▸ **Task to carry out**: Start the copy at the line containing "y las mesas" and run it through the last line of the records. Repeat each line exactly; omit pictures.

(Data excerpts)
=== Section Start ===

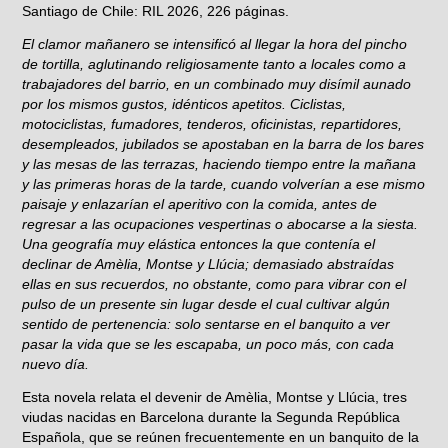
Santiago de Chile: RIL 2026, 226 páginas.
El clamor mañanero se intensificó al llegar la hora del pincho
de tortilla, aglutinando religiosamente tanto a locales como a
trabajadores del barrio, en un combinado muy disímil aunado
por los mismos gustos, idénticos apetitos. Ciclistas,
motociclistas, fumadores, tenderos, oficinistas, repartidores,
desempleados, jubilados se apostaban en la barra de los bares
y las mesas de las terrazas, haciendo tiempo entre la mañana
y las primeras horas de la tarde, cuando volverían a ese mismo
paisaje y enlazarían el aperitivo con la comida, antes de
regresar a las ocupaciones vespertinas o abocarse a la siesta.
Una geografía muy elástica entonces la que contenía el
declinar de Amèlia, Montse y Llúcia; demasiado abstraídas
ellas en sus recuerdos, no obstante, como para vibrar con el
pulso de un presente sin lugar desde el cual cultivar algún
sentido de pertenencia: solo sentarse en el banquito a ver
pasar la vida que se les escapaba, un poco más, con cada
nuevo día.
Esta novela relata el devenir de Amèlia, Montse y Llúcia, tres
viudas nacidas en Barcelona durante la Segunda República
Española, que se reúnen frecuentemente en un banquito de la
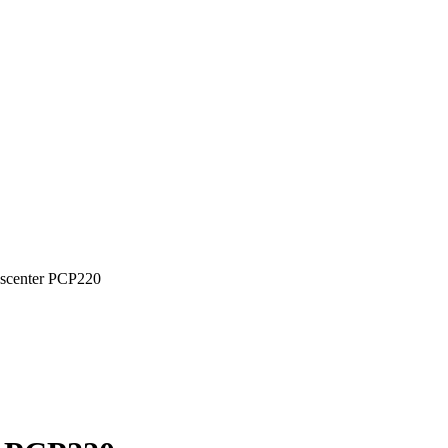
scenter PCP220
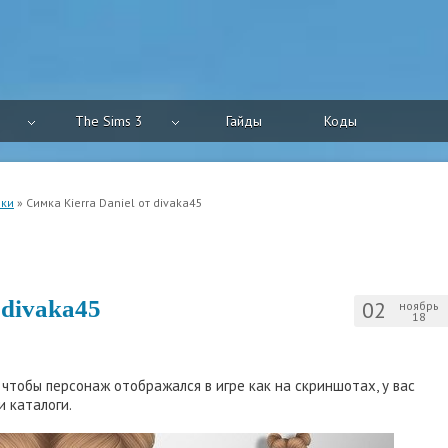
The Sims 3
Гайды
Коды
ки
» Симка Kierra Daniel от divaka45
 divaka45
02
ноябрь
18
, чтобы персонаж отображался в игре как на скриншотах, у вас
 каталоги.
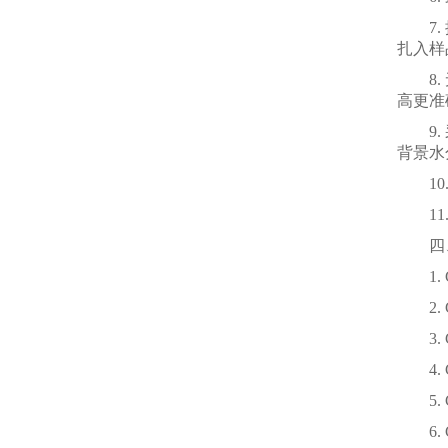
7. 
扎入样
8. 
高更准
9. 
背景水
10.
11.
四、
1. G
2. G
3. 
4. G
5. G
6. G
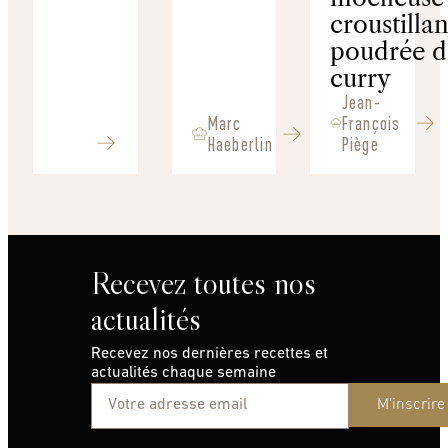
croustillan
poudrée d
curry
Jean-
Marc
François
Haeberlin
Piège
Recevez toutes nos
actualités
Recevez nos dernières recettes et
actualités chaque semaine
M'inscrire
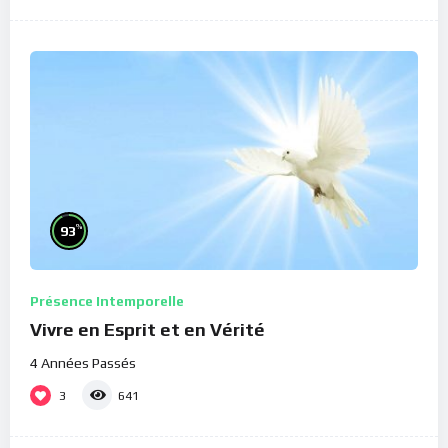
%
93
Présence Intemporelle
Vivre en Esprit et en Vérité
4 Années Passés
3
641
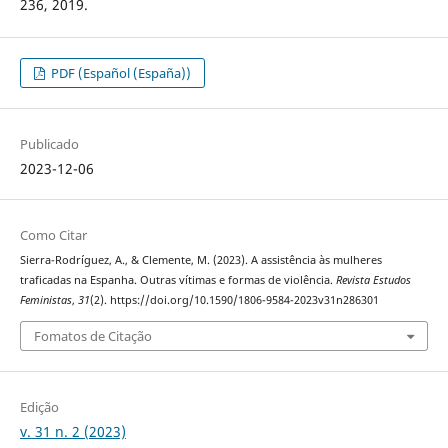
236, 2019.
PDF (Español (España))
Publicado
2023-12-06
Como Citar
Sierra-Rodríguez, A., & Clemente, M. (2023). A assistência às mulheres
traficadas na Espanha. Outras vítimas e formas de violência.
Revista Estudos
Feministas
,
31
(2). https://doi.org/10.1590/1806-9584-2023v31n286301
Fomatos de Citação
Edição
v. 31 n. 2 (2023)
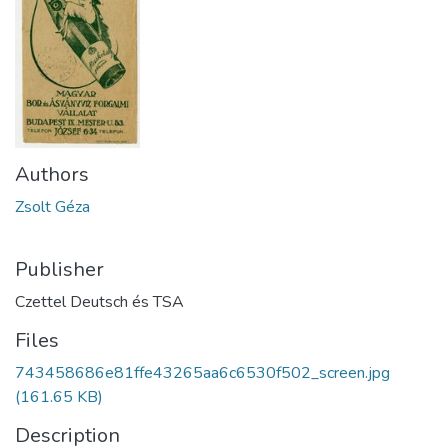
Authors
Zsolt Géza
Publisher
Czettel Deutsch és TSA
Files
743458686e81ffe43265aa6c6530f502_screen.jpg
(161.65 KB)
Description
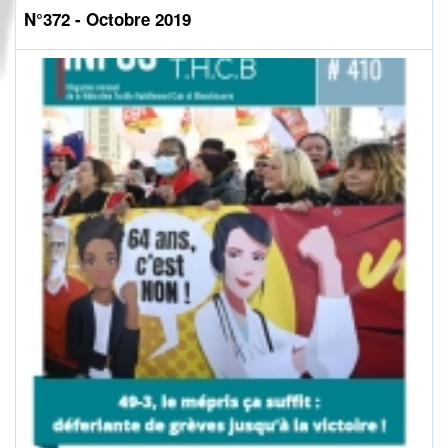
N°372 - Octobre 2019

=== Section End ===

▸ **Answer space**:
y las mesas de las terrazas, haciendo tiempo entre la mañana
y las primeras horas de la tarde, cuando volverían a ese mismo
paisaje y enlazarían el aperitivo con la comida, antes de
regresar a las ocupaciones vespertinas o abocarse a la siesta.
Una geografía muy elástica entonces la que contenía el
declinar de Amèlia, Montse y Llúcia; demasiado abstraídas
ellas en sus recuerdos, no obstante, como para vibrar con el
pulso de un presente sin lugar desde el cual cultivar algún
sentido de pertenencia: solo sentarse en el banquito a ver
pasar la vida que se les escapaba, un poco más, con cada
nuevo día.
Esta novela relata el devenir de Amèlia, Montse y Llúcia, tres
viudas nacidas en Barcelona durante la Segunda República
Española, que se reúnen frecuentemente en un banquito de la
scenter PCP220
The Sims 3
Гайды
Коды
ки
» Симка Kierra Daniel от divaka45
 divaka45
02
ноябрь
18
, чтобы персонаж отображался в игре как на скриншотах, у вас
 каталоги.
7. 
扎入样
8. 
高更准
9. 
背景水
10.
11.
四、
1. G
2. G
3. 
4. G
5. G
6. G
croustillan
poudrée d
curry
Jean-
Marc
François
Haeberlin
Piège
Recevez toutes nos
actualités
Recevez nos dernières recettes et
actualités chaque semaine
M'inscrire
%
93
Présence Intemporelle
Vivre en Esprit et en Vérité
4 Années Passés
3
641
236, 2019.
PDF (Español (España))
Publicado
2023-12-06
Como Citar
Sierra-Rodríguez, A., & Clemente, M. (2023). A assistência às mulheres
traficadas na Espanha. Outras vítimas e formas de violência.
Revista Estudos
Feministas
,
31
(2). https://doi.org/10.1590/1806-9584-2023v31n286301
Fomatos de Citação
Edição
v. 31 n. 2 (2023)
Authors
Zsolt Géza
Publisher
Czettel Deutsch és TSA
Files
743458686e81ffe43265aa6c6530f502_screen.jpg
(161.65 KB)
Description
N°372 - Octobre 2019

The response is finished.